▶ _What to do_
In the data, find the word "после" and copy out every line that has it.

Extracted page text data:
-=-=-

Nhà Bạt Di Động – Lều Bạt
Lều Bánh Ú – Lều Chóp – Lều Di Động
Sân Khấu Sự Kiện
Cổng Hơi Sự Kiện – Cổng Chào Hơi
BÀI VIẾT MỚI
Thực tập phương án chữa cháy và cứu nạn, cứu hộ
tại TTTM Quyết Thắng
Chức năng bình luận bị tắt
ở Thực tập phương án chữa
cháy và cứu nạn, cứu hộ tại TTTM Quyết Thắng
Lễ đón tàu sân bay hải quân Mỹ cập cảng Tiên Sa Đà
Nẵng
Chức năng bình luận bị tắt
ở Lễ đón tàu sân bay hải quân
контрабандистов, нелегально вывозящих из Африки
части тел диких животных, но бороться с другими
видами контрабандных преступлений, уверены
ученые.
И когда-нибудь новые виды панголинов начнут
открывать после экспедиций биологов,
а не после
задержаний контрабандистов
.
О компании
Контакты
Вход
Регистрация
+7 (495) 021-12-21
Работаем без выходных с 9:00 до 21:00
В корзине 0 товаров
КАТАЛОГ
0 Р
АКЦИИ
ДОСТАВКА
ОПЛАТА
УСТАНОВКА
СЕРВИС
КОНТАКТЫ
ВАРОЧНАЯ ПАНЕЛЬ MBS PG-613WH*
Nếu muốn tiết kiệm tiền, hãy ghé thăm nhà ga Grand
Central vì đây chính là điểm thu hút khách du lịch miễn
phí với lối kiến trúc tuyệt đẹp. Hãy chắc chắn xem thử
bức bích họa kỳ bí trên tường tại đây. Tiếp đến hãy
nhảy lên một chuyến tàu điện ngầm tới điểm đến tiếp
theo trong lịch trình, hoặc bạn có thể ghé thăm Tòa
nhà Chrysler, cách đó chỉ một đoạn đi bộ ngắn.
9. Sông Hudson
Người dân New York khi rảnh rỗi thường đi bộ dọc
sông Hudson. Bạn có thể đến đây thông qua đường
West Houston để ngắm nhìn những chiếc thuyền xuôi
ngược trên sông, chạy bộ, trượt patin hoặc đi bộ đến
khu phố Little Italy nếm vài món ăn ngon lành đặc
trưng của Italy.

-=-=-

▶ _Exercise result_
открывать после экспедиций биологов,
а не после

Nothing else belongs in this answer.